### [What to do]
From the first line to the last, please print the entries exactly, omitting pictures.

** Data to examine follows **

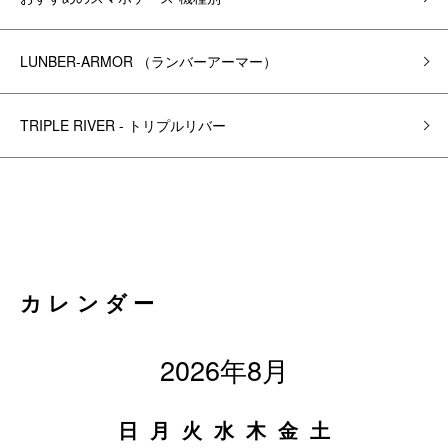
LUNBER-ARMOR （ランバーアーマー）
TRIPLE RIVER - トリプルリバー
カレンダー
2026年8月
日
月
火
水
木
金
土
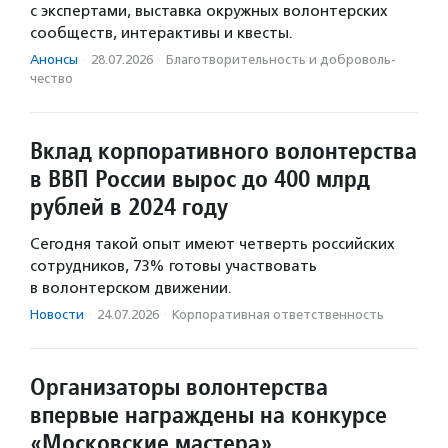
с экспертами, выставка окружных волонтерских
сообществ, интерактивы и квесты.
Анонсы
·
28.07.2026
·
Благотвори­тель­ность и доброволь­
чест­во
Вклад корпоративного волонтерства
в ВВП России вырос до 400 млрд
рублей в 2024 году
Сегодня такой опыт имеют четверть российских
сотрудников, 73% готовы участвовать
в волонтерском движении.
Новости
·
24.07.2026
·
Корпоративная ответственность
Организаторы волонтерства
впервые награждены на конкурсе
«Московские мастера»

** End of Data to examine **

### [Completed exercise]
LUNBER-ARMOR （ランバーアーマー）
TRIPLE RIVER - トリプルリバー
カレンダー
2026年8月
日
月
火
水
木
金
土
с экспертами, выставка окружных волонтерских
сообществ, интерактивы и квесты.
Анонсы
·
28.07.2026
·
Благотвори­тель­ность и доброволь­
чест­во
Вклад корпоративного волонтерства
в ВВП России вырос до 400 млрд
рублей в 2024 году
Сегодня такой опыт имеют четверть российских
сотрудников, 73% готовы участвовать
в волонтерском движении.
Новости
·
24.07.2026
·
Корпоративная ответственность
Организаторы волонтерства
впервые награждены на конкурсе
«Московские мастера»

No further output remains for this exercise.